◆ **To do**
What are the lines from the top of the entries below through the line containing "safety of increased last-mile delivery of COV"? Return them exactly, both ends included, without the pictures.

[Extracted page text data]

##############################

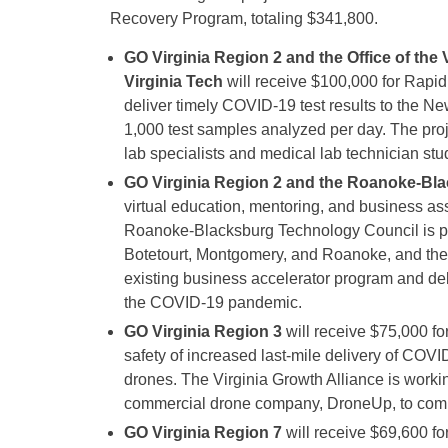
Recovery Program, totaling $341,800.
GO Virginia Region 2 and the Office of the
Virginia Tech
will receive $100,000 for Rapi
deliver timely COVID-19 test results to the Ne
1,000 test samples analyzed per day. The proje
lab specialists and medical lab technician stu
GO Virginia Region 2 and the Roanoke-Bl
virtual education, mentoring, and business a
Roanoke-Blacksburg Technology Council is par
Botetourt, Montgomery, and Roanoke, and the
existing business accelerator program and de
the COVID-19 pandemic.
GO Virginia Region 3
will receive $75,000 for
safety of increased last-mile delivery of COV
drones. The Virginia Growth Alliance is worki
commercial drone company, DroneUp, to comple
GO Virginia Region 7
will receive $69,600 f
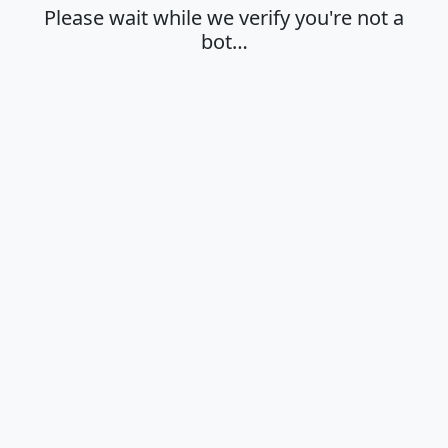
Please wait while we verify you're not a
bot…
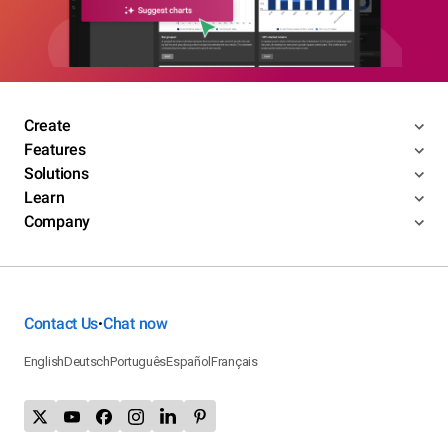
Create
Features
Solutions
Learn
Company
Contact Us
Chat now
•
English
Deutsch
Português
Español
Français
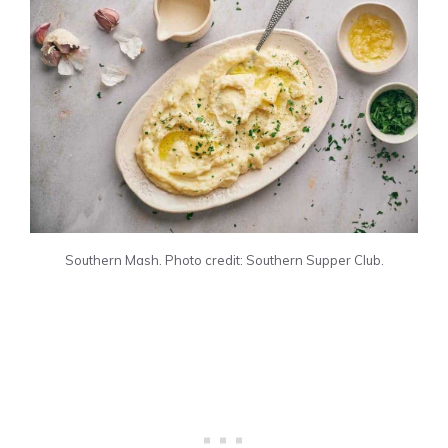
Southern Mash. Photo credit: Southern Supper Club.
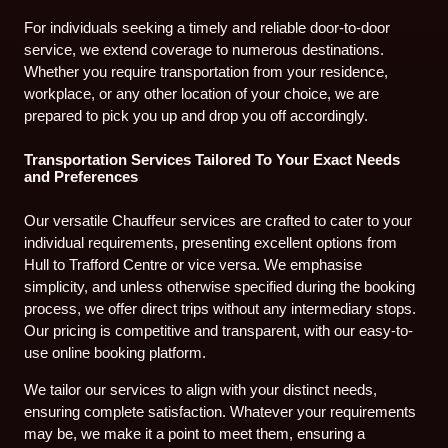
For individuals seeking a timely and reliable door-to-door
service, we extend coverage to numerous destinations.
Whether you require transportation from your residence,
workplace, or any other location of your choice, we are
prepared to pick you up and drop you off accordingly.
Transportation Services Tailored To Your Exact Needs
and Preferences
Our versatile Chauffeur services are crafted to cater to your
individual requirements, presenting excellent options from
Hull to Trafford Centre or vice versa. We emphasise
simplicity, and unless otherwise specified during the booking
process, we offer direct trips without any intermediary stops.
Our pricing is competitive and transparent, with our easy-to-
use online booking platform.
We tailor our services to align with your distinct needs,
ensuring complete satisfaction. Whatever your requirements
may be, we make it a point to meet them, ensuring a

##############################

◆ **Result**
Recovery Program, totaling $341,800.
GO Virginia Region 2 and the Office of the
Virginia Tech
will receive $100,000 for Rapi
deliver timely COVID-19 test results to the Ne
1,000 test samples analyzed per day. The proje
lab specialists and medical lab technician stu
GO Virginia Region 2 and the Roanoke-Bl
virtual education, mentoring, and business a
Roanoke-Blacksburg Technology Council is par
Botetourt, Montgomery, and Roanoke, and the
existing business accelerator program and de
the COVID-19 pandemic.
GO Virginia Region 3
will receive $75,000 for
safety of increased last-mile delivery of COV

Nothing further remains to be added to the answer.